↓↓↓
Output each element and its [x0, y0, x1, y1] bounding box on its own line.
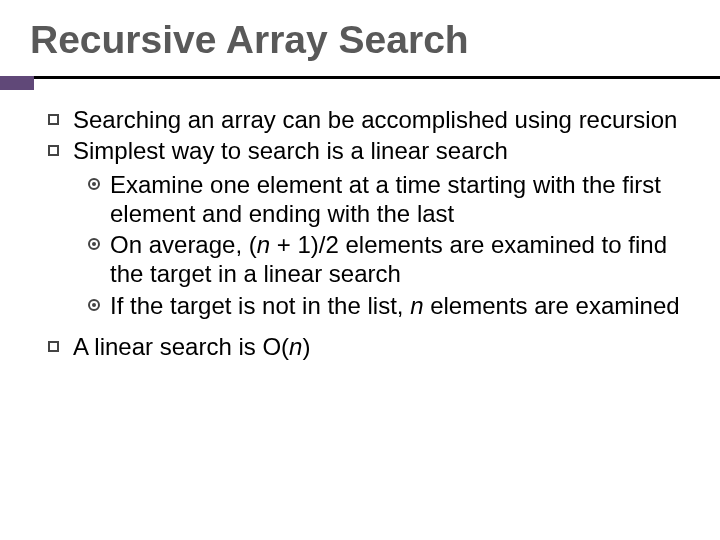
bullet-3: A linear search is O(n)	[48, 332, 690, 361]
text-run: On average, (	[110, 231, 257, 258]
text-run: )	[302, 333, 310, 360]
spacer	[48, 322, 690, 332]
slide-title: Recursive Array Search	[0, 18, 720, 62]
sub-bullet-3: If the target is not in the list, n elem…	[88, 291, 690, 320]
slide-body: Searching an array can be accomplished u…	[0, 79, 720, 361]
bullet-text: Simplest way to search is a linear searc…	[73, 136, 690, 165]
sub-bullet-1: Examine one element at a time starting w…	[88, 170, 690, 229]
text-run: Examine one element at a time starting w…	[110, 171, 661, 227]
bullet-2: Simplest way to search is a linear searc…	[48, 136, 690, 165]
sub-bullets: Examine one element at a time starting w…	[48, 170, 690, 320]
italic-n: n	[289, 333, 302, 360]
square-bullet-icon	[48, 114, 59, 125]
square-bullet-icon	[48, 145, 59, 156]
sub-bullet-2: On average, (n + 1)/2 elements are exami…	[88, 230, 690, 289]
title-rule	[0, 76, 720, 79]
sub-bullet-text: If the target is not in the list, n elem…	[110, 291, 690, 320]
sub-bullet-text: On average, (n + 1)/2 elements are exami…	[110, 230, 690, 289]
target-bullet-icon	[88, 299, 100, 311]
horizontal-rule	[0, 76, 720, 79]
slide: Recursive Array Search Searching an arra…	[0, 0, 720, 540]
text-run: elements are examined	[424, 292, 680, 319]
sub-bullet-text: Examine one element at a time starting w…	[110, 170, 690, 229]
text-run: If the target is not in the list,	[110, 292, 410, 319]
target-bullet-icon	[88, 238, 100, 250]
bullet-1: Searching an array can be accomplished u…	[48, 105, 690, 134]
text-run: A linear search is O(	[73, 333, 289, 360]
italic-n: n	[257, 231, 270, 258]
square-bullet-icon	[48, 341, 59, 352]
bullet-text: Searching an array can be accomplished u…	[73, 105, 690, 134]
bullet-text: A linear search is O(n)	[73, 332, 690, 361]
accent-block	[0, 76, 34, 90]
italic-n: n	[410, 292, 423, 319]
target-bullet-icon	[88, 178, 100, 190]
↑↑↑
▸ **TASK**
When the listing is transcribed, every line must match the original exactly, and the pictures must be left out.

▸ **WRITTEN ANSWER**
Output each element and its [x0, y0, x1, y1] bounding box on its own line.
bullet-3: A linear search is O(n)	[48, 332, 690, 361]
text-run: On average, (	[110, 231, 257, 258]
text-run: )	[302, 333, 310, 360]
spacer	[48, 322, 690, 332]
slide-title: Recursive Array Search	[0, 18, 720, 62]
sub-bullet-3: If the target is not in the list, n elem…	[88, 291, 690, 320]
slide-body: Searching an array can be accomplished u…	[0, 79, 720, 361]
bullet-text: Simplest way to search is a linear searc…	[73, 136, 690, 165]
sub-bullet-1: Examine one element at a time starting w…	[88, 170, 690, 229]
text-run: Examine one element at a time starting w…	[110, 171, 661, 227]
bullet-2: Simplest way to search is a linear searc…	[48, 136, 690, 165]
sub-bullets: Examine one element at a time starting w…	[48, 170, 690, 320]
italic-n: n	[289, 333, 302, 360]
square-bullet-icon	[48, 114, 59, 125]
square-bullet-icon	[48, 145, 59, 156]
sub-bullet-2: On average, (n + 1)/2 elements are exami…	[88, 230, 690, 289]
title-rule	[0, 76, 720, 79]
sub-bullet-text: If the target is not in the list, n elem…	[110, 291, 690, 320]
sub-bullet-text: On average, (n + 1)/2 elements are exami…	[110, 230, 690, 289]
target-bullet-icon	[88, 299, 100, 311]
horizontal-rule	[0, 76, 720, 79]
slide: Recursive Array Search Searching an arra…	[0, 0, 720, 540]
text-run: elements are examined	[424, 292, 680, 319]
sub-bullet-text: Examine one element at a time starting w…	[110, 170, 690, 229]
text-run: If the target is not in the list,	[110, 292, 410, 319]
target-bullet-icon	[88, 238, 100, 250]
bullet-1: Searching an array can be accomplished u…	[48, 105, 690, 134]
text-run: A linear search is O(	[73, 333, 289, 360]
italic-n: n	[257, 231, 270, 258]
square-bullet-icon	[48, 341, 59, 352]
bullet-text: Searching an array can be accomplished u…	[73, 105, 690, 134]
bullet-text: A linear search is O(n)	[73, 332, 690, 361]
accent-block	[0, 76, 34, 90]
italic-n: n	[410, 292, 423, 319]
target-bullet-icon	[88, 178, 100, 190]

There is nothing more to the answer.